In terms of on-court fit, the initial answer is absolutely. Butler provides something the Warriors have desperately lacked in recent seasons: a go-to scorer whose name isn't Steph Curry. While Wiggins and Jonathan Kuminga are nice, useful players, neither one is what you'd call a go-to scorer, especially in the clutch. This allowed teams to lock down Curry down the stretch, limiting his effectiveness.

In Butler, Golden State gets a proven on-ball playmaker, scorer and distributor. Butler may not be the force of nature he was a few years ago, but he's a perfect compliment to Curry's game, and brings the kind of on-court aggressiveness that can really elevate a team down the stretch and into next season.

Will it be enough to get Golden State where they want to go? That remains unclear; they're 25-25 right now, currently sitting outside the play-in despite being level with the Phoenix Suns on record. They're three games back of the Clippers for the sixth seed and safety from the play-in, in a conference that remains incredibly competitive. Butler will elevate them, to be sure, but can he get them into the top half of the standings?

Of course, on-court fit is only part of the equation here, and it's the off-court stuff that could really define his tenure in the Bay Area. He and power forward Draymond Green are both outsized, outspoken personalities who could politely be described as intensely competitive, and when you get two of that type of person on the same team, it either works beautifully or it goes catastrophically, with very little in-between.

But the questions don't stop there; how will Butler jell with, say Jonathan Kuminga, a talented player who has expressed frustration with his role with the Warriors in the past?
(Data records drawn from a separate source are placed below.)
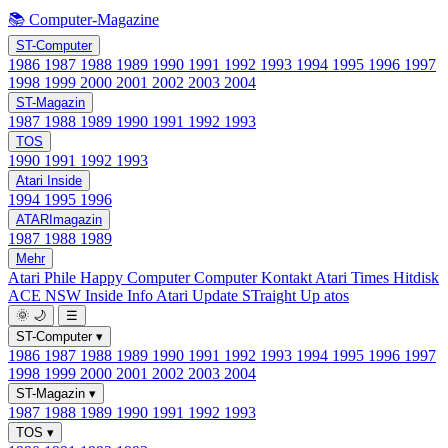
📚 Computer-Magazine
ST-Computer
1986
1987
1988
1989
1990
1991
1992
1993
1994
1995
1996
1997
1998
1999
2000
2001
2002
2003
2004
ST-Magazin
1987
1988
1989
1990
1991
1992
1993
TOS
1990
1991
1992
1993
Atari Inside
1994
1995
1996
ATARImagazin
1987
1988
1989
Mehr
Atari Phile
Happy Computer
Computer Kontakt
Atari Times
Hitdisk
ACE NSW Inside Info
Atari Update
STraight Up
atos
🌞
🌙
☰
ST-Computer
▾
1986
1987
1988
1989
1990
1991
1992
1993
1994
1995
1996
1997
1998
1999
2000
2001
2002
2003
2004
ST-Magazin
▾
1987
1988
1989
1990
1991
1992
1993
TOS
▾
How will the dynamic work?

If things jell, and Green and Butler and Kuminga all get along, this has the potential to be a stellar move for a team looking to nab one more title in the greatest run in franchise history. If they don't, it will likely end the way most of Butler's stops in the NBA have: explosively.

One thing's for sure with Butler: whether it goes well or poorly, it will absolutely be a show you won't want to miss.